---------- Stored data ----------
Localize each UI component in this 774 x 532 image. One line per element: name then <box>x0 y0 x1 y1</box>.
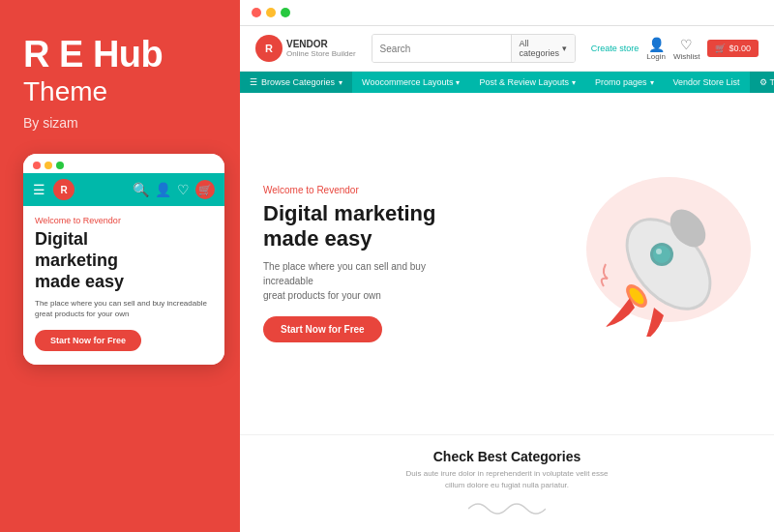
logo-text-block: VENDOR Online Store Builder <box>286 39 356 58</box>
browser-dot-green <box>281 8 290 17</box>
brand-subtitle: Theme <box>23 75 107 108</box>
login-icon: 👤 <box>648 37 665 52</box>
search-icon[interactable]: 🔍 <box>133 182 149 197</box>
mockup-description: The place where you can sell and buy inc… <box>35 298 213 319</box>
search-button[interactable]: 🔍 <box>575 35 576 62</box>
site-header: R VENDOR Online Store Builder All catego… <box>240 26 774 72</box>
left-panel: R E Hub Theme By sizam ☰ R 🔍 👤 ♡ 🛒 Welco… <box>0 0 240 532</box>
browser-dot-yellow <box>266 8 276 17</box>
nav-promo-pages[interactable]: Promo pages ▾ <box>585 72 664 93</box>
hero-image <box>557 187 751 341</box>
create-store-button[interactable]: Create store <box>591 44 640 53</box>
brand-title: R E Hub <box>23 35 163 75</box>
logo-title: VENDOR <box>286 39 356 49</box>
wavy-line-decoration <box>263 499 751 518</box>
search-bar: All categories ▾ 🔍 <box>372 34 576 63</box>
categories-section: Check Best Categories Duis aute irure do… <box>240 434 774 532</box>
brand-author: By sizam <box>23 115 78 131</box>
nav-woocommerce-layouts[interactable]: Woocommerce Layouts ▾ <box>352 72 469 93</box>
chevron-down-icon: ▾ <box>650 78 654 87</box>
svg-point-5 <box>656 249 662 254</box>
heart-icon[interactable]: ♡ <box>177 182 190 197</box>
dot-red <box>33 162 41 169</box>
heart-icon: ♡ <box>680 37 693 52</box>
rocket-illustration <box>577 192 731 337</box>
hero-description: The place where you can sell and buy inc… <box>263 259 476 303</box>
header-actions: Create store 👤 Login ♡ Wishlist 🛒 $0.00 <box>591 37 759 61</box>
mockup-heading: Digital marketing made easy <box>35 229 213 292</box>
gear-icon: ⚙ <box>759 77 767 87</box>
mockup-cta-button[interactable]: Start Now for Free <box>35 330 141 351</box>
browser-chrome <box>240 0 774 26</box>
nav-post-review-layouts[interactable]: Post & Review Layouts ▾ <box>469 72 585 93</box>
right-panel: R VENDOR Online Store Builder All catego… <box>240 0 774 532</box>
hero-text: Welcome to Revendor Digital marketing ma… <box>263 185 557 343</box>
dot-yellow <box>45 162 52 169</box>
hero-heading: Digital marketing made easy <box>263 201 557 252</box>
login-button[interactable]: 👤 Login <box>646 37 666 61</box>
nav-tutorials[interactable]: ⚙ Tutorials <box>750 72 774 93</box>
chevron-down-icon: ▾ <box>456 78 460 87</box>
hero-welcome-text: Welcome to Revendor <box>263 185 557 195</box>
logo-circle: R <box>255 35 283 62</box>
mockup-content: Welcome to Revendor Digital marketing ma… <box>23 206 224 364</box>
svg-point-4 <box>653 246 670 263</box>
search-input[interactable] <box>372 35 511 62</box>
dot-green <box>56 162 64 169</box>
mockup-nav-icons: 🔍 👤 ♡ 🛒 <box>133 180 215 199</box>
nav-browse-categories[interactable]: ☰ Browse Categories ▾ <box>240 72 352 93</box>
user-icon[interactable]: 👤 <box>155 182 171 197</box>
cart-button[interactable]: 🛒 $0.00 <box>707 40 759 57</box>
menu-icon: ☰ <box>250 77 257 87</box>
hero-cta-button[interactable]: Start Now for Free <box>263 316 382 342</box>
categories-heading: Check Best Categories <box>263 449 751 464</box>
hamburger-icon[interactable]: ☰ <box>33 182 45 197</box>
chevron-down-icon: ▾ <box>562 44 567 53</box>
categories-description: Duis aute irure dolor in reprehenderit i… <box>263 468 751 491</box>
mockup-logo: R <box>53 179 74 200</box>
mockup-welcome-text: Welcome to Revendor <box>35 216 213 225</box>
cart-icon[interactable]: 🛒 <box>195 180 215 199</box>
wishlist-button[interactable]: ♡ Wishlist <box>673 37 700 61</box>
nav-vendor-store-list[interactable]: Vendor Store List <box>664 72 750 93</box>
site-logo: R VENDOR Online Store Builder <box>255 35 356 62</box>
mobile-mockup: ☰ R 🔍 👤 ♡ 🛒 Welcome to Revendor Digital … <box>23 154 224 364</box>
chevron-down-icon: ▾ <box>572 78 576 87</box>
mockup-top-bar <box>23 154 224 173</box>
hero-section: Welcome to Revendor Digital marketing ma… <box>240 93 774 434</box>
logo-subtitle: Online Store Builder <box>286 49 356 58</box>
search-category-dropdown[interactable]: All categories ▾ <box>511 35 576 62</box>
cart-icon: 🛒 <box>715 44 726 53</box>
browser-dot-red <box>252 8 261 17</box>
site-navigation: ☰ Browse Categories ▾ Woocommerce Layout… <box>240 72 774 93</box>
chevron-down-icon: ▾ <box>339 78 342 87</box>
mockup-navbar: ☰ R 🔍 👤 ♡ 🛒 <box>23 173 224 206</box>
----------
---------- Stored data ----------
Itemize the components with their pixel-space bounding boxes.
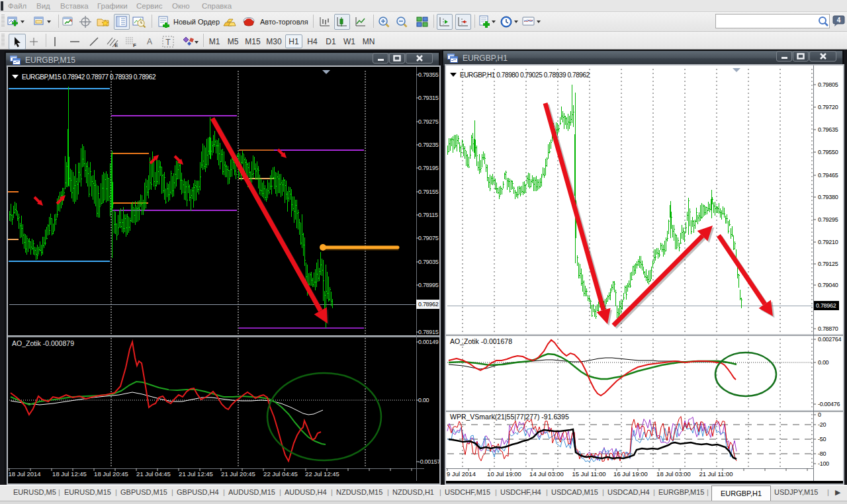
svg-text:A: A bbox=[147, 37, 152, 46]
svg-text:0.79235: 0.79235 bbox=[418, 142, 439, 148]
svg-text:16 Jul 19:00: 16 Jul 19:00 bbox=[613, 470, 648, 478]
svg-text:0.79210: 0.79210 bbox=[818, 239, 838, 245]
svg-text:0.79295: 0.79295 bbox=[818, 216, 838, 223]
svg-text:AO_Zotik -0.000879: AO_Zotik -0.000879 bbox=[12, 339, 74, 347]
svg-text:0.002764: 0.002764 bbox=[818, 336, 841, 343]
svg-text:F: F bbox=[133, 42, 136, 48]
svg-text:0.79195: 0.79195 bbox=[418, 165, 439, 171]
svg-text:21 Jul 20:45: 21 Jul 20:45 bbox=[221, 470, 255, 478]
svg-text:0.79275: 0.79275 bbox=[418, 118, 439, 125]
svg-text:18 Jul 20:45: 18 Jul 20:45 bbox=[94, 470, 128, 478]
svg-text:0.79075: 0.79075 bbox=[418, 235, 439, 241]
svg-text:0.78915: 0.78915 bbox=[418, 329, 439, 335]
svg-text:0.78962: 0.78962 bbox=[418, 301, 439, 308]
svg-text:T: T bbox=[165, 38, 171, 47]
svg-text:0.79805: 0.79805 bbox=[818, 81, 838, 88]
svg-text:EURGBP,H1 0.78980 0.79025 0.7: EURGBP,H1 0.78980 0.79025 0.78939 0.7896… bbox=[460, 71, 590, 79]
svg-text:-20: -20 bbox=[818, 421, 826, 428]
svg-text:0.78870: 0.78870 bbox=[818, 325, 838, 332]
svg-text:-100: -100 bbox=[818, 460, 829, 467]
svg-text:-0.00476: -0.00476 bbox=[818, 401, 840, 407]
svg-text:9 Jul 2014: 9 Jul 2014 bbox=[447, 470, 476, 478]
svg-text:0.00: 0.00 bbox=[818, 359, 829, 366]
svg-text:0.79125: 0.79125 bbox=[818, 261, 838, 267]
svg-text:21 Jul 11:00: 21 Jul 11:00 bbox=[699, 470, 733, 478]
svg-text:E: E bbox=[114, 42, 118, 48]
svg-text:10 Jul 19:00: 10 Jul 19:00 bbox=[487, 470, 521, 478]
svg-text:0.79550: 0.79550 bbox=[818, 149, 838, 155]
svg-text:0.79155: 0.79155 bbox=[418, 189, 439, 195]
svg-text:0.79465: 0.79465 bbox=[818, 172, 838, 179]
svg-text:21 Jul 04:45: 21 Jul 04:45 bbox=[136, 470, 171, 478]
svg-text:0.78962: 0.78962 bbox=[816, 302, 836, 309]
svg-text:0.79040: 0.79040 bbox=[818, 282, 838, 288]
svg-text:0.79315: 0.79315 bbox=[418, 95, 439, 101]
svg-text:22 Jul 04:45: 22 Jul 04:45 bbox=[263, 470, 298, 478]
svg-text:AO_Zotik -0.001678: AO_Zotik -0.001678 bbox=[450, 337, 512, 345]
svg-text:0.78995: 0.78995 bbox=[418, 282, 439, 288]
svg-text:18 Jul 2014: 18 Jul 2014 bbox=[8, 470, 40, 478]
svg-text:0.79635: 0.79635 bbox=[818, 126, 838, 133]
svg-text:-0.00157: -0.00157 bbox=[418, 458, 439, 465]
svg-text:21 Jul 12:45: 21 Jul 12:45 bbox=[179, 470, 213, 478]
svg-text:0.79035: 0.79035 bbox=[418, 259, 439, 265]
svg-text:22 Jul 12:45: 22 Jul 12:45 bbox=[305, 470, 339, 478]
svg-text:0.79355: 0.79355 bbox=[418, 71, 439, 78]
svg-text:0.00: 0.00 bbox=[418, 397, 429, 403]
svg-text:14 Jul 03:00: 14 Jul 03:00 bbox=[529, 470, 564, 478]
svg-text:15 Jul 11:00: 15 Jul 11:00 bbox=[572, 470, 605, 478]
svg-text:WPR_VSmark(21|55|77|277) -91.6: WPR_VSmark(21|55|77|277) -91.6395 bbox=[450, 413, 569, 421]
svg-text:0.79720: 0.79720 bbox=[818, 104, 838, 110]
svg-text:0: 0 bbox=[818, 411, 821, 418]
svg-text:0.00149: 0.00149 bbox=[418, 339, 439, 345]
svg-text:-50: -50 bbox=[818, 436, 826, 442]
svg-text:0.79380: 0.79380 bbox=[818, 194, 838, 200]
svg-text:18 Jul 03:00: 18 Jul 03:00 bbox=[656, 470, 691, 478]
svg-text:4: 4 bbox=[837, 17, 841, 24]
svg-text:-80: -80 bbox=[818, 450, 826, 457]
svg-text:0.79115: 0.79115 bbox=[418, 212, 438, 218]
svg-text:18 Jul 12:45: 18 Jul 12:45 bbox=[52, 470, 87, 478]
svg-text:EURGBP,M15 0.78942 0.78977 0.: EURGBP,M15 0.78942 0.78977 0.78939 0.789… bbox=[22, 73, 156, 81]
----------
> **Try it**: Check every line above for the string "point", and copy the ones that have it.

> **Result below**:
svg-point-5 <box>656 249 662 254</box>
svg-point-4 <box>653 246 670 263</box>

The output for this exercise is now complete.